If something like this does happen, isn't it a really really slim chance of them living through it?
I'm not sure, but the numbers that bubble up from my brain are "0% to 3%." I'll defer to people who actually know, but for now I'm thinking the same thing you are.

do EM docs ever do pericardial windows or is this strictly the domain of a surgeon?

That would depend on a few things... 1) how badly the patient needs the window (tends to be "VERY MUCH"). 2) the institution (at some places, the "trauma team" is surgeons, at some it's a mix of Surg and EM, and at some places there is no such team), and 3) whether there's a surgeon standing right there with a knife in his/her hand.

So basically, if a patient needs a window to relieve tamponade, there may not be time to call any particular person. It's part of the beauty of EM, really.
 
I'm not sure, but the numbers that bubble up from my brain are "0% to 3%." I'll defer to people who actually know, but for now I'm thinking the same thing you are.

This case is an example of why emergent thoracotomy is not recommended in a blanket fashion for arrests in blunt trauma. Granted, this case is different, because you had a readily identifiable injury that needed to be addressed surgically.
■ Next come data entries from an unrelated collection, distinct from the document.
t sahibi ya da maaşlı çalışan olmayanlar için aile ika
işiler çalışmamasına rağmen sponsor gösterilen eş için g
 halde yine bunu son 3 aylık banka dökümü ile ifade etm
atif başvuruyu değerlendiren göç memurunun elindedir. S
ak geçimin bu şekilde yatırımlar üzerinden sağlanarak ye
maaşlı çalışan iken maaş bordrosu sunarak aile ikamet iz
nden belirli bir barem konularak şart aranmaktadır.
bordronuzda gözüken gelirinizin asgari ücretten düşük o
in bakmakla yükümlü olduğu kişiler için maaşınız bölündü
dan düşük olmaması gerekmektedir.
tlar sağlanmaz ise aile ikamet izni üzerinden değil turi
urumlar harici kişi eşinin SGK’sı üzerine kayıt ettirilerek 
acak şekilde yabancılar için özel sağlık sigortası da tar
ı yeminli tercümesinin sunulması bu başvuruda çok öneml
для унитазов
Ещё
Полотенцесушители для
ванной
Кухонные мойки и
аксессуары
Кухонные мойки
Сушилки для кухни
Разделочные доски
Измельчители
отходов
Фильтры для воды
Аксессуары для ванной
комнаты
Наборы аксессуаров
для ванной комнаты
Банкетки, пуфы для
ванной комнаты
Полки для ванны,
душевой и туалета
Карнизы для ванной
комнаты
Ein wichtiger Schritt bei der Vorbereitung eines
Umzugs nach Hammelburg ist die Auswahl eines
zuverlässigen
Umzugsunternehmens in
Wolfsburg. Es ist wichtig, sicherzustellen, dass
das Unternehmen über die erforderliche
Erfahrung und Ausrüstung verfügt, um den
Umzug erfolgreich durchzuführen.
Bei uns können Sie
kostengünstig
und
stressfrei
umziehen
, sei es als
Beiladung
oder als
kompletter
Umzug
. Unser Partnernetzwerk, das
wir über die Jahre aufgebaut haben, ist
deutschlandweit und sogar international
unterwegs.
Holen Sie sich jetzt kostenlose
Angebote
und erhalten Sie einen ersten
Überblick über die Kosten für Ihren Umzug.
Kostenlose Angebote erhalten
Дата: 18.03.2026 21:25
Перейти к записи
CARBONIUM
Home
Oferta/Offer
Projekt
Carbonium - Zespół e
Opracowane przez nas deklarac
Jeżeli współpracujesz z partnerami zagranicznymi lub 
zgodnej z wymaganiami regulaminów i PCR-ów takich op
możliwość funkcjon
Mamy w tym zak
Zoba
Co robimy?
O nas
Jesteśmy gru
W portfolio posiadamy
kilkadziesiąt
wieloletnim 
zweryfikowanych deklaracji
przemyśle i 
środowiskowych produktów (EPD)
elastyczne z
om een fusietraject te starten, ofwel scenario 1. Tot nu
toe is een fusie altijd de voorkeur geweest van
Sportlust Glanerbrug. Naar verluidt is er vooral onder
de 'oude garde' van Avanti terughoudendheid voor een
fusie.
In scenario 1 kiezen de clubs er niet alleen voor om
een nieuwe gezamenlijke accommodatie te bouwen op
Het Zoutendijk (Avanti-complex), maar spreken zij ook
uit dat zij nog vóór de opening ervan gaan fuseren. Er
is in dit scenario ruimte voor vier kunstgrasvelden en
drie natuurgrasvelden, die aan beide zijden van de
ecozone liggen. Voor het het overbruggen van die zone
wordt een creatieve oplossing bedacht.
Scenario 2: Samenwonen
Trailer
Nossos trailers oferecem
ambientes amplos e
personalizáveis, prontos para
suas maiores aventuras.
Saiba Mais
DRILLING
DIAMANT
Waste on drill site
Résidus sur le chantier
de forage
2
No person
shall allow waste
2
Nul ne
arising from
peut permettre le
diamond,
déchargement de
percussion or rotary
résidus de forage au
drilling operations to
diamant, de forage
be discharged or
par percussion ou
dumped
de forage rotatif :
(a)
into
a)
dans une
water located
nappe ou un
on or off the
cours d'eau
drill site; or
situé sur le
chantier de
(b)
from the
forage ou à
Febrifuge is on target with the numbers...2.5% from one source in blunt trauma. This person, with a multi-chamber cardiac injury, had the snowball's chance in....

On the other hand, the young healthy person who codes in front of you after an isolated stab wound to the heart has up to a 70% survival rate from a single chamber cardiac injury according to some of the data out there. This is the sort of person for whom the ED thoracotomy is truly indicated.